_What to work on_
Find where "Urmărește până la" occurs in the data below, and retype that line and every later line exactly.

Saved entries
#####

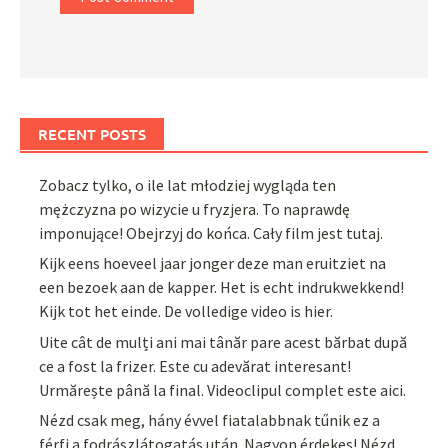
RECENT POSTS
Zobacz tylko, o ile lat młodziej wygląda ten
mężczyzna po wizycie u fryzjera. To naprawdę
imponujące! Obejrzyj do końca. Cały film jest tutaj.
Kijk eens hoeveel jaar jonger deze man eruitziet na
een bezoek aan de kapper. Het is echt indrukwekkend!
Kijk tot het einde. De volledige video is hier.
Uite cât de mulți ani mai tânăr pare acest bărbat după
ce a fost la frizer. Este cu adevărat interesant!
Urmărește până la final. Videoclipul complet este aici.
Nézd csak meg, hány évvel fiatalabbnak tűnik ez a
férfi a fodrászlátogatás után. Nagyon érdekes! Nézd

#####

_Completed task_
Urmărește până la final. Videoclipul complet este aici.
Nézd csak meg, hány évvel fiatalabbnak tűnik ez a
férfi a fodrászlátogatás után. Nagyon érdekes! Nézd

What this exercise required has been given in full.